As you can see, the walkers can start out rather far from the true value (blue horizontal lines), but after some time, they all converge to a value close to the true value (though not equal, thanks to the noise we added). It's at this point that we say the MCMC chain has converged. Since we're sure this is the case (make sure), we can reset the chains and run for a longer time to get good statistics.


In [ ]:
sampler.reset()
pos,prob,state = sampler.run_mcmc(pos, 1000)

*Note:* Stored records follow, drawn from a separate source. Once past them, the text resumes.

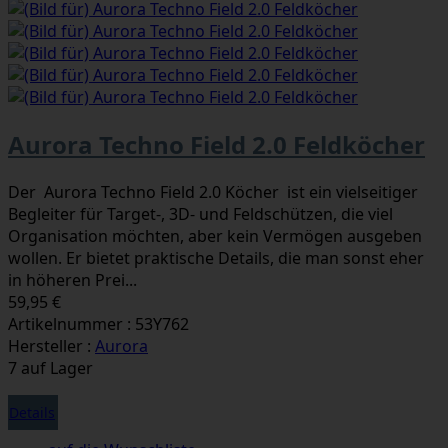
Aurora Techno Field 2.0 Feldköcher
Der Aurora Techno Field 2.0 Köcher ist ein vielseitiger
Begleiter für Target-, 3D- und Feldschützen, die viel
Organisation möchten, aber kein Vermögen ausgeben
wollen. Er bietet praktische Details, die man sonst eher
in höheren Prei...
59,95 €
Artikelnummer : 53Y762
Hersteller :
Aurora
7 auf Lager
Details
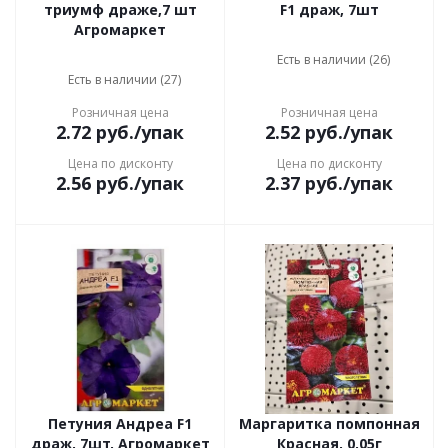
триумф драже,7 шт
F1 драж, 7шт
Агромаркет
Есть в наличии (26)
Есть в наличии (27)
Розничная цена
Розничная цена
2.72
руб.
/упак
2.52
руб.
/упак
Цена по дисконту
Цена по дисконту
2.56
руб.
/упак
2.37
руб.
/упак
Петуния Андреа F1
Маргаритка помпонная
драж, 7шт, Агромаркет
Красная, 0,05г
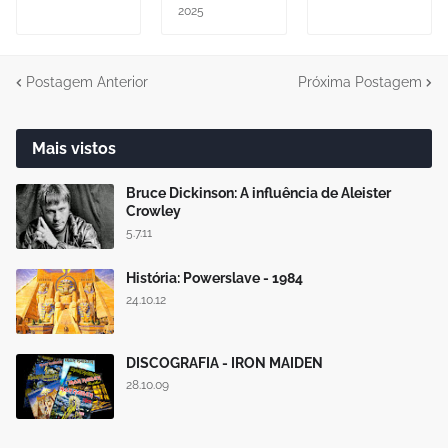
2025
Postagem Anterior
Próxima Postagem
Mais vistos
Bruce Dickinson: A influência de Aleister
Crowley
5.7.11
História: Powerslave - 1984
24.10.12
DISCOGRAFIA - IRON MAIDEN
28.10.09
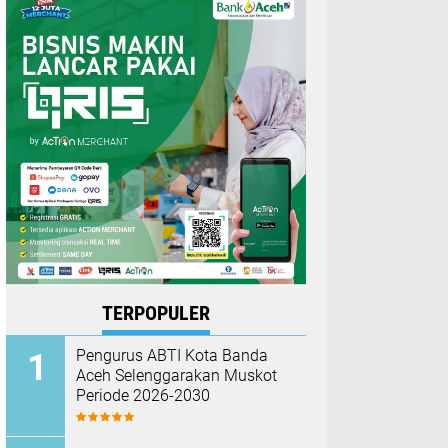
TERPOPULER
Pengurus ABTI Kota Banda
Aceh Selenggarakan Muskot
Periode 2026-2030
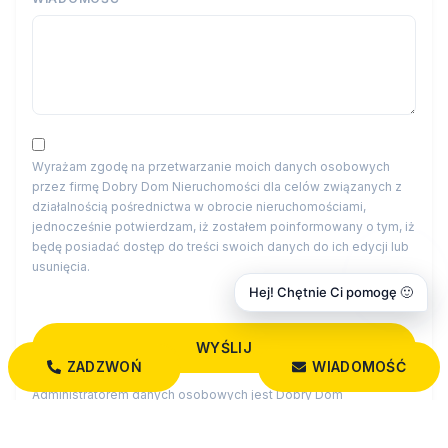
Wyrażam zgodę na przetwarzanie moich danych osobowych
przez firmę Dobry Dom Nieruchomości dla celów związanych z
działalnością pośrednictwa w obrocie nieruchomościami,
jednocześnie potwierdzam, iż zostałem poinformowany o tym, iż
będę posiadać dostęp do treści swoich danych do ich edycji lub
usunięcia.
Hej! Chętnie Ci pomogę 🙂
ZADZWOŃ
WIADOMOŚĆ
Administratorem danych osobowych jest Dobry Dom
Nieruchomości z siedzibą przy św. Rocha 5 lok. 202, 15-879
Białystok (“Administrator”), z którym można się skontaktować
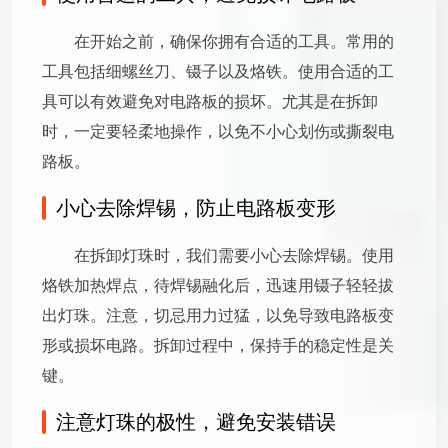
在开始之前，确保你拥有合适的工具。常用的
工具包括细螺丝刀、镊子以及烙铁。使用合适的工
具可以有效避免对电路板的损坏。尤其是在拆卸
时，一定要轻柔地操作，以免不小心划伤或撕裂电
路板。
小心去除焊锡，防止电路板变形
在拆卸灯珠时，我们需要小心去除焊锡。使用
烙铁加热焊点，待焊锡融化后，迅速用镊子轻轻拔
出灯珠。注意，切忌用力过猛，以免导致电路板变
形或损坏电路。拆卸过程中，保持手的稳定性是关
键。
注意灯珠的极性，避免安装错误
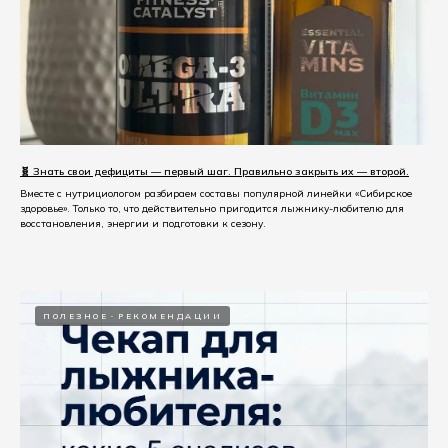
🧬 Знать свои дефициты — первый шаг. Правильно закрыть их — второй.
Вместе с нутрициологом разбираем составы популярной линейки «Сибирское
здоровье». Только то, что действительно пригодится лыжнику-любителю для
восстановления, энергии и подготовки к сезону.
ПОЛЕЗНОЕ
РЕКОМЕНДАЦИИ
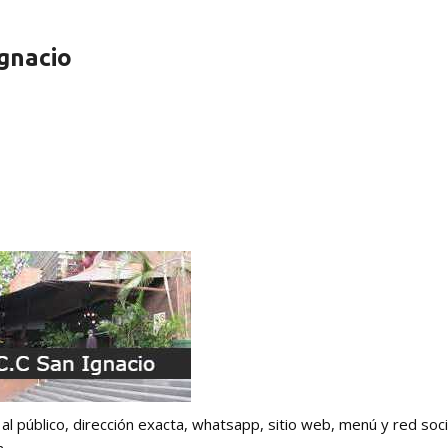
Ignacio
 al público, dirección exacta, whatsapp, sitio web, menú y red soci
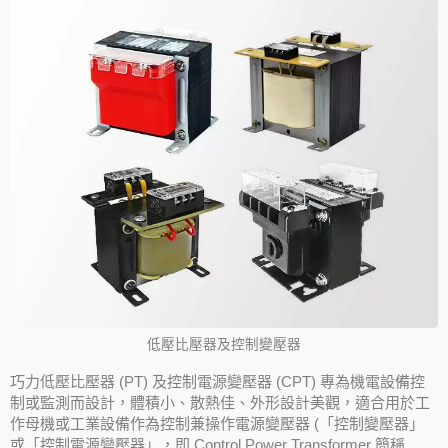
低壓比壓器及控制變壓器
巧力低壓比壓器 (PT) 及控制電源變壓器 (CPT) 專為機電設備控
制或監測而設計，體積小、散熱佳、外形設計美觀，適合用於工
作母機或工業設備作為控制兼操作電源變壓器 (「控制變壓器」
或「控制電源變壓器」，即 Control Power Transformer 簡稱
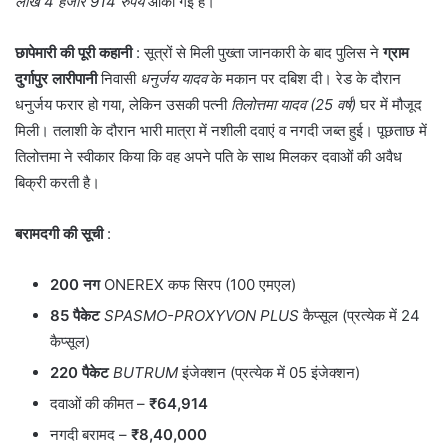
लाख 4 हजार 914 रुपये
आंकी गई है।
छापेमारी की पूरी कहानी
: सूत्रों से मिली पुख्ता जानकारी के बाद पुलिस ने
ग्राम
दुर्गापुर लारीपानी
निवासी
धनुर्जय यादव
के मकान पर दबिश दी। रेड के दौरान
धनुर्जय फरार हो गया, लेकिन उसकी पत्नी
तिलोत्तमा यादव (25 वर्ष)
घर में मौजूद
मिली। तलाशी के दौरान भारी मात्रा में नशीली दवाएं व नगदी जब्त हुई। पूछताछ में
तिलोत्तमा ने स्वीकार किया कि वह अपने पति के साथ मिलकर दवाओं की अवैध
बिक्री करती है।
बरामदगी की सूची
:
200 नग
ONEREX कफ सिरप (100 एमएल)
85 पैकेट
SPASMO-PROXYVON PLUS
कैप्सूल (प्रत्येक में 24
कैप्सूल)
220 पैकेट
BUTRUM
इंजेक्शन (प्रत्येक में 05 इंजेक्शन)
दवाओं की कीमत –
₹64,914
नगदी बरामद –
₹8,40,000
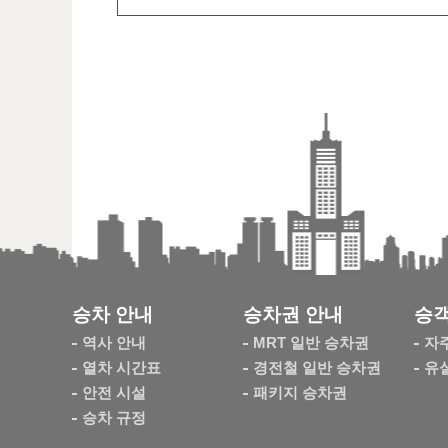
승차 안내
승차권 안내
승객
역사 안내
MRT 일반 승차권
자
열차 시간표
경전철 일반 승차권
유
안전 시설
패키지 승차권
승차 규정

Once the sampler is done, we can do statisics on the "chains". The sampler object has an attribute flatchain, where all the walkers are combined. This gives us Nwalkers*Nsteps samples from the posterior. We could get the best-fit values and errors by doing statistics on the chains:


In [ ]:
print(mean(sampler.flatchain, axis=0)) # best-fit, well really expectation value
print(std(sampler.flatchain, axis=0)) # errors
# deviation from true parameters in units of standard error
print((mean(sampler.flatchain, axis=0)-ptrue)/std(sampler.flatchain, axis=0))
print(cov(sampler.flatchain.T)) # covariance matrix

Lastly, we can visualize the posterior probabilities of the parameters as well as the covariances between them by plotting a corner plot.


In [ ]:
import corner
rmp = corner.corner(sampler.flatchain, labels=['cont_zp','cont_slope','amp','cent','width'],
                    truths=[cont_zp,cont_slope,amplitude,center,width])

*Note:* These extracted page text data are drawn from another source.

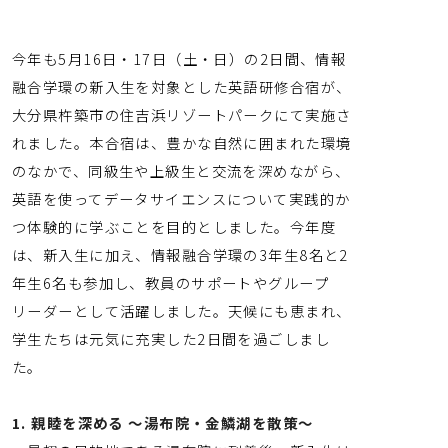
関連動画
今年も5月16日・17日（土・日）の2日間、情報
融合学環の新入生を対象とした英語研修合宿が、
大分県杵築市の住吉浜リゾートパークにて実施さ
在校生・卒業生の声
れました。本合宿は、豊かな自然に囲まれた環境
のなかで、同級生や上級生と交流を深めながら、
英語を使ってデータサイエンスについて実践的か
つ体験的に学ぶことを目的としました。今年度
は、新入生に加え、情報融合学環の3年生8名と2
年生6名も参加し、教員のサポートやグループ
リーダーとして活躍しました。天候にも恵まれ、
学生たちは元気に充実した2日間を過ごしまし
た。
1. 親睦を深める 〜湯布院・金鱗湖を散策〜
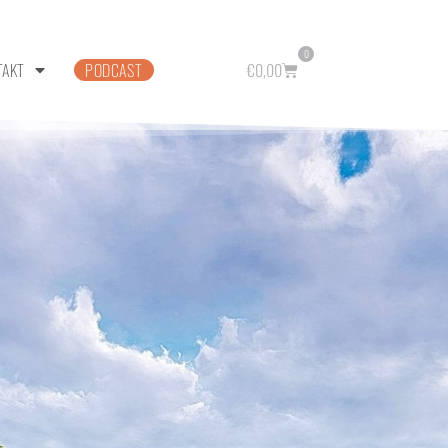
0
TAKT
PODCAST
€
0,00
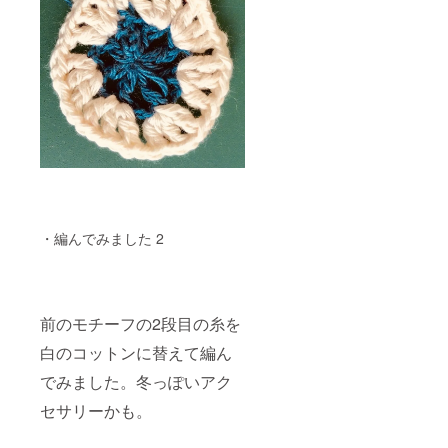
・編んでみました 2
前のモチーフの2段目の糸を
白のコットンに替えて編ん
でみました。冬っぽいアク
セサリーかも。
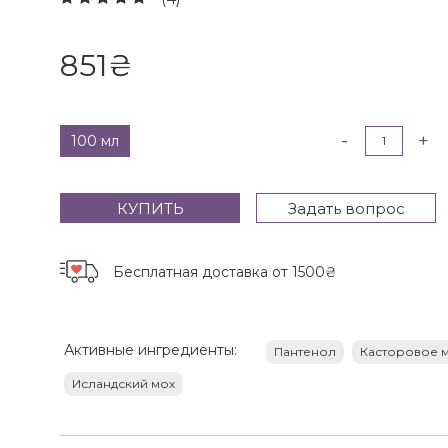
851
₴
-
+
100 мл
КУПИТЬ
Задать вопрос
Бесплатная доставка
от 1500₴
Активные ингредиенты:
Пантенол
Касторовое 
Исландский мох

These corner plots show the covariance between parameters and the histograms show the posterior probability distribution for each parameter. In this case they are all pretty Guassian, so the mean of the distribution is very close to the maximum likelihood (mode) and the standard deviation is a good estimate of the uncertainy. As before, we see that the continuum zero-point and slope are highly covariant, as is the amplitude and width.